I too am sorry for your family's loss. I wish I could tell you to stop feeling guilty and scared and all of the other emotions you feel but as a mother of a type 1 that would really be me just talking the talk...So I will send you big hugs and tell you no matter what you are never alone in all of this.

Anonymous said...

really, snow is cool, we never get any in england!!!!

www.pumpingitup.blogspot.com

Anonymous said...

Yet tomorrow I'll get up and go to work, and know that some delightful, unexpected twist in the road will put me back on track. Those are my deepest pleasures. What one waits for, will come.
I love this! I also love the idea for a gratitude journal! How often do you put entries into your gratitude journal? I’d love to hear more to try doing something like that for myself. It does always seem to be the unexpected things that both tear us heartbreakingly off track, but can also infuse our hearts with joy at another moment and new occurrence. I’m sorry about your family member. I too come from a family of diabetics. T1 diabetes is pretty rampant in our family, as is T2 diabetes among the older crowd in our family. I don’t know exact numbers but I could probably figure it out if I sat down and counted (I come from a big extended family, catholics on my Mom’s side!). I hope that you will find the peace you need to truly experience your next bump in the road, and I certainly hope that the next bump is a pleasant surprise rather than the alternative.

Kerri. said...

I'm sorry about your family member, MN. You guys are in my thoughts and prayers.
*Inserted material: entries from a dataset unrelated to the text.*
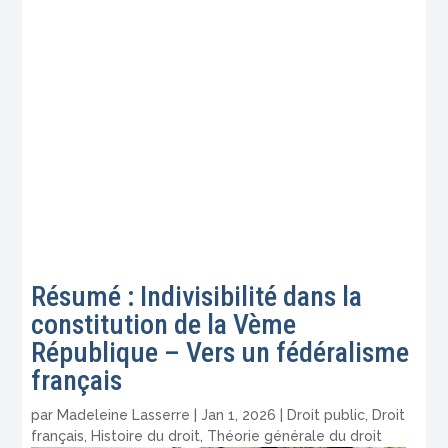
Résumé : Indivisibilité dans la
constitution de la Vème
République – Vers un fédéralisme
français
par
Madeleine Lasserre
|
Jan 1, 2026
|
Droit public
,
Droit
français
,
Histoire du droit
,
Théorie générale du droit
And a "gratitude journal" sounds like just the thing to pick up and leaf through when you're feeling crummy. It must remind you of what you work so hard to keep.

Anonymous said...

Thanks so much for the support about Sandis! Ya know, I was at the French Meadow Bakery for lunch on Sunday (and gravely disappointed grrr) and I was thinking about you since I know you are in that area. Have an awesome week yourself!

Anonymous said...

French Meadow, I LOVE their bread, but their cafe really ticked me off. First off, it was ridiculous busy. No tables with more than two chairs. Then you have to wait in line to order, which would be fine if you didn't have 8 million people waiting behind you (prompting you to hurry up and order) and a menu that feels a mile long. All the while trying to reign in a 6 and 3 year old in the ensuing chaos. I ordered the vegetable sandwich, and I SWEAR they SOAKED it in olive oil. I had mixed greens with it and the same thing, but soaked in some sort of vinagrette (sp). I had grease lining my face. Bob had a chicken sandwich ( a tad tastier than mine) and the kids shared a grilled cheese. What is more, 3 sandwiches, none all that tasty, only a thimbleful of salsa with the small portion of chips, and it cost almost 35 bucks! Yikes! I was not happy and I was bummed all day that I came all the way up from saint cloud. They even got my sandwich WRONG, they made it on the wrong bread, but had I sent it back, by the time I got my NEW sandwich, bob and the kids would have been done with their meal. Not cool at all. Maybe I'll try it on a weekday when it isn't as busy.